Repository files navigation

pg_stringtheory - Text Comparison for PostgreSQL

pg_stringtheory is an extension for PostgreSQL that provides string comparisons using SSE4.2 on x86_64 platforms, and SWAR64 on aarch64 and arm64 platforms.

Usage

After installation:

CREATE EXTENSION stringtheory;

This will create a schema called stringtheory that contains the comparison functions:

stringtheory.equals(a TEXT, b TEXT) - returns BOOLEAN, true if there is an exact match, and false if there is not.

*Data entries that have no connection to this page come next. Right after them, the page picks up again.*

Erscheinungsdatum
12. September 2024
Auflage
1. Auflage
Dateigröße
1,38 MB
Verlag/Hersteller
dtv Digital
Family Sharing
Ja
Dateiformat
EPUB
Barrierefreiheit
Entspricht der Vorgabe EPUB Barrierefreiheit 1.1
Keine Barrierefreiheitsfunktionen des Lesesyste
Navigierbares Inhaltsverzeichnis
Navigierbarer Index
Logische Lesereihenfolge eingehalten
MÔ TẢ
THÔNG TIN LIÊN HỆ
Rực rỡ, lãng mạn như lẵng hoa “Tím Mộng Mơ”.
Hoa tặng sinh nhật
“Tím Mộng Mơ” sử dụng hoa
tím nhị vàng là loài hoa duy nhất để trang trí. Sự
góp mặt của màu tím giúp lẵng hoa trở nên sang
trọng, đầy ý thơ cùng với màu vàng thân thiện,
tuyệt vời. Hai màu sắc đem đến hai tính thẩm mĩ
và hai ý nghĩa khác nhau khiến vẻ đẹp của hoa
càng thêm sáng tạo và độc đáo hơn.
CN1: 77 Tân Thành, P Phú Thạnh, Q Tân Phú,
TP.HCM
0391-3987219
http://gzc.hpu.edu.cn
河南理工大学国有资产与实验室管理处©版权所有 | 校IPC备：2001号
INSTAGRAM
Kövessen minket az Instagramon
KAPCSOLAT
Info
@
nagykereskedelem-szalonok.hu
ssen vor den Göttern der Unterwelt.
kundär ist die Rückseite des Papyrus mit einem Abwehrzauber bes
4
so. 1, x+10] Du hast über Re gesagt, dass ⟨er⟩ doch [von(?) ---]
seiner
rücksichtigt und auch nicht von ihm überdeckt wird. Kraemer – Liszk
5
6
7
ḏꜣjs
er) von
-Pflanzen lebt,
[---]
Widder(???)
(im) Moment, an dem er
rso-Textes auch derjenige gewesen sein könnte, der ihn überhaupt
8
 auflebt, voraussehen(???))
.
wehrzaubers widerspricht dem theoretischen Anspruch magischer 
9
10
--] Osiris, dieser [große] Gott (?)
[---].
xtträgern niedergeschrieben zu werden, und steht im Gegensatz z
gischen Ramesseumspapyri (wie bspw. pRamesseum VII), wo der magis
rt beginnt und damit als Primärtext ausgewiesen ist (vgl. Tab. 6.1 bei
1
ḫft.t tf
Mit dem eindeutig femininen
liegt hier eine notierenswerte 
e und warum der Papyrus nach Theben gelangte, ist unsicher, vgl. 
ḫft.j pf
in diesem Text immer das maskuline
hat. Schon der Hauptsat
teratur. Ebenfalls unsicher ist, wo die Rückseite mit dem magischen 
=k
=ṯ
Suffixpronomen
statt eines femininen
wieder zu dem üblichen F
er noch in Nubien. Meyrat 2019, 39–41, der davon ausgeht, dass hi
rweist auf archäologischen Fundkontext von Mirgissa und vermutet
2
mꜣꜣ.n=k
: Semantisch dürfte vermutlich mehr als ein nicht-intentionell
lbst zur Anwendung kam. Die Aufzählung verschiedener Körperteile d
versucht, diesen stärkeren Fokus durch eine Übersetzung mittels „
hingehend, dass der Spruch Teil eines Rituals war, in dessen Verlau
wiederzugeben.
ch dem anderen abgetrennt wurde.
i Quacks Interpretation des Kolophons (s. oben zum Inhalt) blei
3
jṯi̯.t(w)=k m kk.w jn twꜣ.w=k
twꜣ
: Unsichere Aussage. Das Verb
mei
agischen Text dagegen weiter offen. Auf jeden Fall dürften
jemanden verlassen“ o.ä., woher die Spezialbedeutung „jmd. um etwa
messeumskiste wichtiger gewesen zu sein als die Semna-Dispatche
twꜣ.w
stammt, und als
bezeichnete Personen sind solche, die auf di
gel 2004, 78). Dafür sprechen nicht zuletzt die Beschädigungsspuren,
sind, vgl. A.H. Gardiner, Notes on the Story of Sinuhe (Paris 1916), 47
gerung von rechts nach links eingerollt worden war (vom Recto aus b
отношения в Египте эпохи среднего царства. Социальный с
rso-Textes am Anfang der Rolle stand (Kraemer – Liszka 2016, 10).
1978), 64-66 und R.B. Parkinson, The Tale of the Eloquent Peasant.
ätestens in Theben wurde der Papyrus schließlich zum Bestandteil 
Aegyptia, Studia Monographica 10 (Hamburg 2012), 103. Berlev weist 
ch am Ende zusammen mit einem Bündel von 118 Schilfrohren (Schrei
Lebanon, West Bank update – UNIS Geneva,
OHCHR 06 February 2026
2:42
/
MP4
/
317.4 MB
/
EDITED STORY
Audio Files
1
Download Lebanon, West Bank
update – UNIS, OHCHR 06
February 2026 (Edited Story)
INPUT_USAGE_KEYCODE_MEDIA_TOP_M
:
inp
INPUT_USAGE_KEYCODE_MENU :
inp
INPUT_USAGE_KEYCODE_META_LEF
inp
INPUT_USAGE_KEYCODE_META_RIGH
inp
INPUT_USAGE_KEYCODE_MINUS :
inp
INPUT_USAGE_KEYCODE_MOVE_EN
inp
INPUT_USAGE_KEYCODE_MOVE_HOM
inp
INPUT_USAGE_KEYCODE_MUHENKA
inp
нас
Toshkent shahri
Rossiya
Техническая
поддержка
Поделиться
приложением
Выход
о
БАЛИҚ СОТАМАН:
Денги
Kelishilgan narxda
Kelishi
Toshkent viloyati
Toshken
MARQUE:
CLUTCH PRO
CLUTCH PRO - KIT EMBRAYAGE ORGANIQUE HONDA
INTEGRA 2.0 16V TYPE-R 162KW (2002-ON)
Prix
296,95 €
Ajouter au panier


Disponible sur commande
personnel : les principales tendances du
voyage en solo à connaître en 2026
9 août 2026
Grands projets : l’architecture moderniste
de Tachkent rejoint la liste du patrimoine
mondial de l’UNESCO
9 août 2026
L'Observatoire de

stringtheory.strstr(haystack TEXT, needle TEXT) - returns INTEGER, the position of where the needle is found in the haystack, or -1 if it is not found.

Internal Testing

Internal testing has shown an improvement on simple searches over LIKE using the clickbench dataset:

SELECT COUNT(*) FROM hits WHERE URL LIKE '%google%';
Time: 2478.677 ms (00:02.479)
Time: 2487.265 ms (00:02.487)
Time: 2477.202 ms (00:02.477)
Time: 2478.187 ms (00:02.478)
Time: 2465.396 ms (00:02.465)
Time: 2474.502 ms (00:02.475)
Time: 2474.685 ms (00:02.475)
Time: 2462.968 ms (00:02.463)
Time: 2472.771 ms (00:02.473)
Time: 2495.073 ms (00:02.495)

Versus pg_stringtheory

SELECT COUNT(*) FROM hits WHERE stringtheory.strstr(URL, 'google') != -1;
Time: 2105.663 ms (00:02.106)
Time: 2108.152 ms (00:02.108)
Time: 2121.878 ms (00:02.122)
Time: 2115.838 ms (00:02.116)
Time: 2114.486 ms (00:02.114)
Time: 2106.851 ms (00:02.107)
Time: 2113.555 ms (00:02.114)
Time: 2114.968 ms (00:02.115)
Time: 2130.092 ms (00:02.130)
Time: 2119.556 ms (00:02.120)

Tests were run on a cloud AMD host with the SSE4.2 version of pg_stringtheory.